Ascom ALE/Vinicius Firmino Rs=w:350,h:263,i:true,cg:true,ft:cover?cache=true Deputado Davi Davino Filho

Em discurso na sessão desta quarta-feira (29), o deputado Davi Davino Filho aproveitou sua fala sobre esta Semana Estadual de Combate ao Glaucoma, para criticar “a falta histórica” de prioridade nas obras de saneamento, por parte dos executivos, focando o pronunciamento na capital alagoana.

“Este é um investimento que apesar de ter sido tão esquecido pelos poderes públicos nos últimos anos faz toda diferença na prevenção de diversas doenças... De acordo com o Ministério da Saúde, com base em informações da Organização Mundial da Saúde, cada real investido em saneamento economiza nove reais em saúde”, destacou o parlamentar, questionando: “Até quando vamos esperar por essa prioridade no Brasil?”.

Lembrando que Alagoas é um dos estados que tem a menor cobertura de esgotamento sanitário do Brasil, Davino destacou que, embora os dados não sejam consistentes,                segundo a Companhia de Saneamento de Alagoas (Casal), em Maceió o sistema coletor de esgotos sanitários atinge entre 30% e 35% da população.

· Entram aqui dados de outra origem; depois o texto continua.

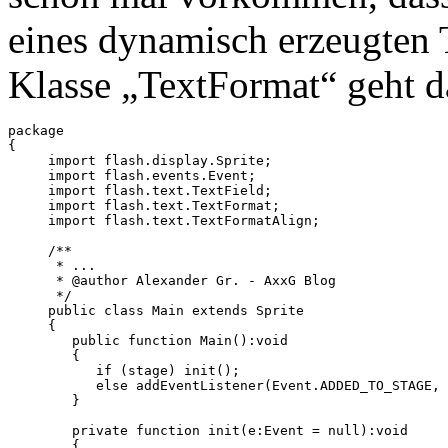
eines dynamisch erzeugten 
Klasse „TextFormat“ geht d
package

{

     import flash.display.Sprite;

     import flash.events.Event;

     import flash.text.TextField;

     import flash.text.TextFormat;

     import flash.text.TextFormatAlign;

     /**

      * ...

      * @author Alexander Gr. - AxxG Blog

      */

     public class Main extends Sprite

     {

        public function Main():void

        {

           if (stage) init();

           else addEventListener(Event.ADDED_TO_STAGE, 
        }

        private function init(e:Event = null):void

        {
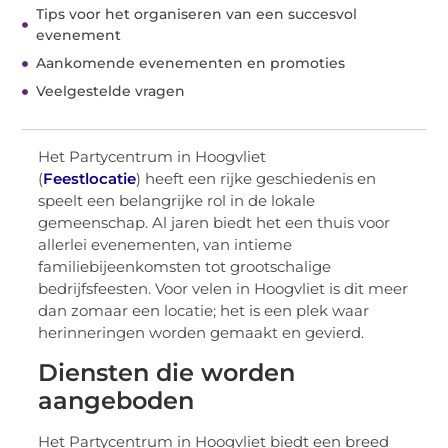
Tips voor het organiseren van een succesvol
evenement
Aankomende evenementen en promoties
Veelgestelde vragen
Het Partycentrum in Hoogvliet
(
Feestlocatie
) heeft een rijke geschiedenis en
speelt een belangrijke rol in de lokale
gemeenschap. Al jaren biedt het een thuis voor
allerlei evenementen, van intieme
familiebijeenkomsten tot grootschalige
bedrijfsfeesten. Voor velen in Hoogvliet is dit meer
dan zomaar een locatie; het is een plek waar
herinneringen worden gemaakt en gevierd.
Diensten die worden
aangeboden
Het Partycentrum in Hoogvliet biedt een breed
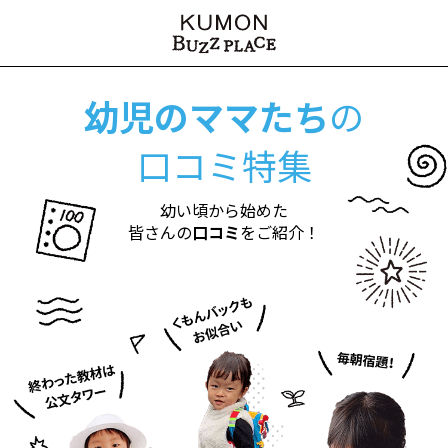
幼児のママたち
の
口コミ特集
幼い頃から始めた
皆さんの
口コミ
をご紹介！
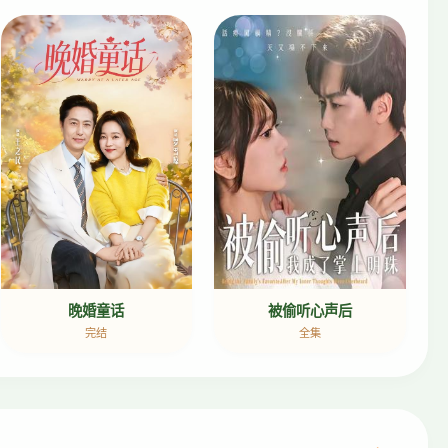
晚婚童话
被偷听心声后
完结
全集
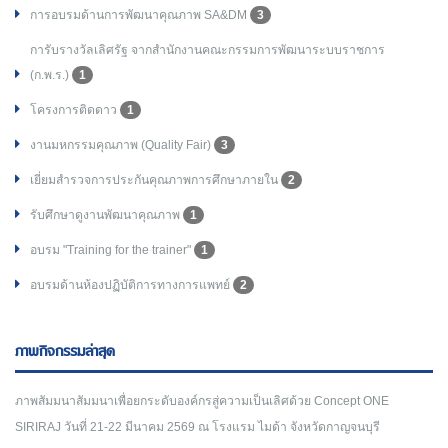
การอบรมด้านการพัฒนาคุณภาพ SA&DM
3
การับรางวัลเลิศรัฐ จากสำนักงานคณะกรรมการพัฒนาระบบราชการ
(ก.พ.ร.)
1
โครงการติดดาว
1
งานมหกรรมคุณภาพ (Quality Fair)
3
เยี่ยมสำรวจการประกันคุณภาพการศึกษาภายใน
2
รับศึกษาดูงานพัฒนาคุณภาพ
1
อบรม "Training for the trainer"
1
อบรมด้านห้องปฏิบัติการทางการแพทย์
2
ภาพกิจกรรมล่าสุด
ภาพสัมมนาสัมมนาเพื่อยกระดับองค์กรสู่ความเป็นเลิศด้วย Concept ONE
SIRIRAJ วันที่ 21-22 มีนาคม 2569 ณ โรงแรม ไมด้า จังหวัดกาญจนบุรี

O parlamentar citou que, em 2016, o governo do Estado apresentou um programa de ampliação da rede coletora de esgotos da capital, realizado pela Casal, por meio dos consórcios Sanama e Sanema, visando ampliar a cobertura da rede de esgotos para 70% de toda a cidade.

“A previsão inicial era de que as obras ficariam prontas em 2018. Infelizmente ainda não foram entregues. A boa notícia é que apesar do atraso, as obras receberam no início deste ano um financiamento da ordem de R$ 267 milhões do Banco do Nordeste. E se desta vez a previsão apresentada pelo governo estiver correta ficarão prontas até meados de 2020... Atrasados ou não, estes são investimentos importantes para o povo de Alagoas e especialmente para a população de Maceió”, analisou, reforçando que cabe ao Parlamento acompanhar a execução de obras, fiscalizar, apoiar e cobrar dos executivos mais investimentos em saneamento e saúde e, consequentemente, em prevenção.

Focando em Maceió, Davino disse que agora “é hora de combater as causas”: “Afinal nossa capital é nova, só 203 anos. Apresenta velhos problemas é verdade, mas gosto de afirmar com o olhar entusiasmado de meus 31 anos, que figurativamente, ela é madura e ao mesmo tempo jovem o suficiente para olhar o futuro com confiança e realizar as mudanças vitais, e assim garantir qualidade de vida aos maceioenses e a todos que nos visitam”, concluiu.

Em aparte, Davi Maia (DEM) classificou de “mentirosa” a informação da Casal de que Maceió tem 35% de cobertura de saneamento, área que, segundo ele, vem sendo destratada há várias gestões.

Já Inácio Loiola chamou o governo de Maceió de “insosso” e Bruno Toledo (PROS) disse que o atraso no programa de ampliação da rede coletora de esgotos da capital, é mais “uma falácia” do governo.